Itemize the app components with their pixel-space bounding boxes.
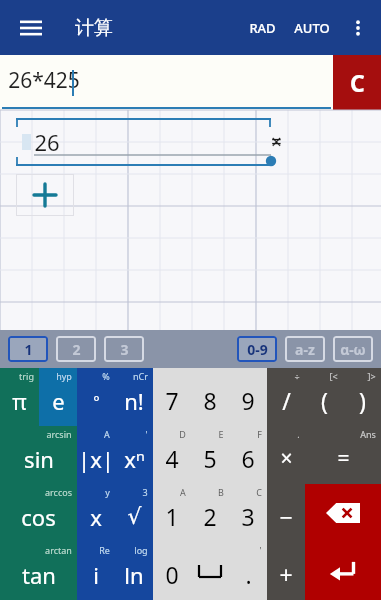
button[interactable]: Menu (14, 11, 48, 45)
button[interactable]: Re (77, 542, 115, 600)
staticText: . (297, 428, 300, 440)
staticText: ɑ-ω (340, 340, 366, 359)
staticText: 9 (241, 385, 255, 416)
staticText: − (279, 501, 293, 532)
button[interactable]: ]> (343, 368, 381, 426)
staticText: √ (127, 504, 142, 530)
button[interactable]: log (115, 542, 153, 600)
staticText: a-z (295, 340, 315, 359)
staticText: RAD (249, 19, 276, 37)
button[interactable]: RAD (240, 11, 285, 45)
staticText: 5 (203, 443, 217, 474)
staticText: 3 (120, 340, 129, 359)
staticText: ' (259, 544, 262, 556)
button[interactable]: Backspace (305, 484, 381, 542)
button[interactable]: arccos (0, 484, 77, 542)
button[interactable]: ' (229, 542, 267, 600)
button[interactable]: B (191, 484, 229, 542)
button[interactable]: Enter (305, 542, 381, 600)
button[interactable]: 3 (104, 336, 144, 362)
button[interactable]: 3 (115, 484, 153, 542)
button[interactable]: More options (339, 9, 377, 47)
staticText: 0-9 (247, 340, 268, 359)
staticText: 1 (165, 501, 179, 532)
button[interactable]: + (267, 542, 305, 600)
staticText: D (179, 428, 186, 440)
button[interactable]: Ans (305, 426, 381, 484)
staticText: y (105, 486, 110, 498)
staticText: + (279, 559, 293, 590)
staticText: trig (19, 370, 34, 382)
staticText: arctan (45, 544, 72, 556)
button[interactable]: arctan (0, 542, 77, 600)
staticText: E (218, 428, 224, 440)
button[interactable]: 26*425 (0, 55, 333, 110)
button[interactable]: 1 (8, 336, 48, 362)
staticText: F (257, 428, 262, 440)
button[interactable]: 9 (229, 368, 267, 426)
staticText: Ans (360, 428, 376, 440)
button[interactable]: C (333, 55, 381, 110)
staticText: ln (124, 560, 144, 590)
button[interactable]: . (267, 426, 305, 484)
button[interactable]: − (267, 484, 305, 542)
button[interactable]: 0 (153, 542, 191, 600)
button[interactable]: ɑ-ω (333, 336, 373, 362)
staticText: ' (145, 428, 148, 440)
staticText: 2 (72, 340, 81, 359)
staticText: 7 (165, 385, 179, 416)
staticText: A (104, 428, 110, 440)
staticText: ]> (367, 370, 376, 382)
button[interactable]: nCr (115, 368, 153, 426)
staticText: sin (24, 444, 54, 474)
staticText: AUTO (294, 19, 330, 37)
staticText: x (90, 502, 102, 532)
button[interactable]: 26 (16, 118, 271, 166)
staticText: nCr (133, 370, 148, 382)
staticText: arccos (45, 486, 72, 498)
staticText: 0 (165, 559, 179, 590)
button[interactable]: [< (305, 368, 343, 426)
staticText: 3 (241, 501, 255, 532)
staticText: ° (93, 391, 100, 411)
staticText: = (337, 444, 350, 473)
staticText: / (282, 385, 291, 416)
button[interactable]: arcsin (0, 426, 77, 484)
button[interactable]: trig (0, 368, 39, 426)
button[interactable]: A (153, 484, 191, 542)
staticText: ( (321, 385, 328, 416)
button[interactable]: AUTO (285, 11, 339, 45)
button[interactable]: Add expression (16, 174, 74, 216)
button[interactable]: 2 (56, 336, 96, 362)
staticText: arcsin (46, 428, 72, 440)
staticText: ) (359, 385, 366, 416)
button[interactable]: A (77, 426, 115, 484)
staticText: Re (99, 544, 110, 556)
button[interactable]: 7 (153, 368, 191, 426)
staticText: n! (124, 386, 144, 416)
staticText: C (350, 67, 365, 98)
button[interactable]: hyp (39, 368, 77, 426)
button[interactable]: 0-9 (237, 336, 277, 362)
staticText: 4 (165, 443, 179, 474)
button[interactable]: % (77, 368, 115, 426)
button[interactable]: E (191, 426, 229, 484)
button[interactable]: 8 (191, 368, 229, 426)
button[interactable]: ' (115, 426, 153, 484)
staticText: 8 (203, 385, 217, 416)
staticText: ÷ (294, 370, 300, 382)
staticText: e (52, 386, 65, 416)
staticText: π (12, 386, 27, 416)
staticText: × (280, 444, 293, 473)
staticText: C (256, 486, 262, 498)
button[interactable]: C (229, 484, 267, 542)
button[interactable]: a-z (285, 336, 325, 362)
staticText: log (134, 544, 148, 556)
button[interactable]: F (229, 426, 267, 484)
button[interactable]: D (153, 426, 191, 484)
button[interactable]: ÷ (267, 368, 305, 426)
button[interactable]: y (77, 484, 115, 542)
staticText: 26*425 (8, 66, 80, 95)
staticText: hyp (56, 370, 72, 382)
button[interactable] (191, 542, 229, 600)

*****

**Exercise aim:** Give the data again exactly, image-free.

**Problem solution:**
Itemize the app components with their pixel-space bounding boxes.
button[interactable]: Menu (14, 11, 48, 45)
button[interactable]: Re (77, 542, 115, 600)
staticText: . (297, 428, 300, 440)
staticText: ɑ-ω (340, 340, 366, 359)
staticText: 9 (241, 385, 255, 416)
staticText: − (279, 501, 293, 532)
button[interactable]: ]> (343, 368, 381, 426)
staticText: √ (127, 504, 142, 530)
button[interactable]: log (115, 542, 153, 600)
staticText: a-z (295, 340, 315, 359)
staticText: RAD (249, 19, 276, 37)
button[interactable]: RAD (240, 11, 285, 45)
staticText: 5 (203, 443, 217, 474)
staticText: 3 (120, 340, 129, 359)
staticText: ' (259, 544, 262, 556)
button[interactable]: Backspace (305, 484, 381, 542)
button[interactable]: arccos (0, 484, 77, 542)
button[interactable]: ' (229, 542, 267, 600)
button[interactable]: B (191, 484, 229, 542)
button[interactable]: Enter (305, 542, 381, 600)
button[interactable]: 3 (104, 336, 144, 362)
button[interactable]: 3 (115, 484, 153, 542)
button[interactable]: More options (339, 9, 377, 47)
staticText: 0-9 (247, 340, 268, 359)
staticText: 1 (165, 501, 179, 532)
button[interactable]: + (267, 542, 305, 600)
staticText: D (179, 428, 186, 440)
button[interactable]: Ans (305, 426, 381, 484)
staticText: y (105, 486, 110, 498)
staticText: + (279, 559, 293, 590)
staticText: trig (19, 370, 34, 382)
staticText: arctan (45, 544, 72, 556)
button[interactable]: arctan (0, 542, 77, 600)
staticText: E (218, 428, 224, 440)
button[interactable]: 26*425 (0, 55, 333, 110)
button[interactable]: 1 (8, 336, 48, 362)
staticText: F (257, 428, 262, 440)
button[interactable]: 9 (229, 368, 267, 426)
staticText: Ans (360, 428, 376, 440)
button[interactable]: C (333, 55, 381, 110)
staticText: ln (124, 560, 144, 590)
button[interactable]: . (267, 426, 305, 484)
button[interactable]: − (267, 484, 305, 542)
button[interactable]: 0 (153, 542, 191, 600)
button[interactable]: ɑ-ω (333, 336, 373, 362)
staticText: ' (145, 428, 148, 440)
staticText: 2 (72, 340, 81, 359)
staticText: 7 (165, 385, 179, 416)
staticText: A (104, 428, 110, 440)
staticText: ]> (367, 370, 376, 382)
button[interactable]: nCr (115, 368, 153, 426)
staticText: sin (24, 444, 54, 474)
staticText: AUTO (294, 19, 330, 37)
staticText: x (90, 502, 102, 532)
button[interactable]: 26 (16, 118, 271, 166)
staticText: nCr (133, 370, 148, 382)
staticText: arccos (45, 486, 72, 498)
staticText: 0 (165, 559, 179, 590)
button[interactable]: [< (305, 368, 343, 426)
staticText: 3 (241, 501, 255, 532)
staticText: ° (93, 391, 100, 411)
staticText: = (337, 444, 350, 473)
staticText: / (282, 385, 291, 416)
button[interactable]: arcsin (0, 426, 77, 484)
button[interactable]: trig (0, 368, 39, 426)
button[interactable]: A (153, 484, 191, 542)
staticText: ( (321, 385, 328, 416)
button[interactable]: AUTO (285, 11, 339, 45)
button[interactable]: Add expression (16, 174, 74, 216)
button[interactable]: 2 (56, 336, 96, 362)
staticText: arcsin (46, 428, 72, 440)
staticText: ) (359, 385, 366, 416)
button[interactable]: A (77, 426, 115, 484)
staticText: Re (99, 544, 110, 556)
button[interactable]: 7 (153, 368, 191, 426)
staticText: n! (124, 386, 144, 416)
staticText: C (350, 67, 365, 98)
button[interactable]: hyp (39, 368, 77, 426)
button[interactable]: 0-9 (237, 336, 277, 362)
staticText: 4 (165, 443, 179, 474)
button[interactable]: % (77, 368, 115, 426)
button[interactable]: E (191, 426, 229, 484)
button[interactable]: 8 (191, 368, 229, 426)
button[interactable]: ' (115, 426, 153, 484)
staticText: 8 (203, 385, 217, 416)
staticText: ÷ (294, 370, 300, 382)
staticText: e (52, 386, 65, 416)
staticText: π (12, 386, 27, 416)
staticText: × (280, 444, 293, 473)
staticText: C (256, 486, 262, 498)
button[interactable]: C (229, 484, 267, 542)
button[interactable]: a-z (285, 336, 325, 362)
staticText: log (134, 544, 148, 556)
button[interactable]: F (229, 426, 267, 484)
button[interactable]: D (153, 426, 191, 484)
button[interactable]: ÷ (267, 368, 305, 426)
button[interactable]: y (77, 484, 115, 542)
staticText: 26*425 (8, 66, 80, 95)
staticText: hyp (56, 370, 72, 382)
button[interactable] (191, 542, 229, 600)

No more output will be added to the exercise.